▶ [Exercise directions]:
Everything in the listing below needs restating exactly, apart from the pictures.

### Dataset entries

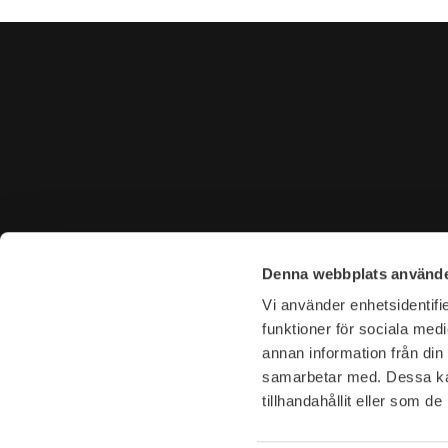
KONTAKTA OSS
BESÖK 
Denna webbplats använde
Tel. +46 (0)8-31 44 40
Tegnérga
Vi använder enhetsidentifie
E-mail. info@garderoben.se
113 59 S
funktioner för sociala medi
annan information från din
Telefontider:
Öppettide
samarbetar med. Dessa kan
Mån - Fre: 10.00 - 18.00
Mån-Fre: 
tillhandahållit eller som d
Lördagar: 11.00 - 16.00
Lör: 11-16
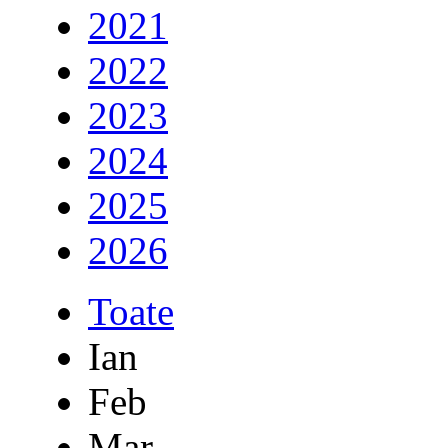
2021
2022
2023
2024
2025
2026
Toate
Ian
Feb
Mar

######

▶ [Reply]:
KONTAKTA OSS
BESÖK 
Denna webbplats använde
Tel. +46 (0)8-31 44 40
Tegnérga
Vi använder enhetsidentifie
E-mail. info@garderoben.se
113 59 S
funktioner för sociala medi
annan information från din
Telefontider:
Öppettide
samarbetar med. Dessa kan
Mån - Fre: 10.00 - 18.00
Mån-Fre: 
tillhandahållit eller som d
Lördagar: 11.00 - 16.00
Lör: 11-16
2021
2022
2023
2024
2025
2026
Toate
Ian
Feb
Mar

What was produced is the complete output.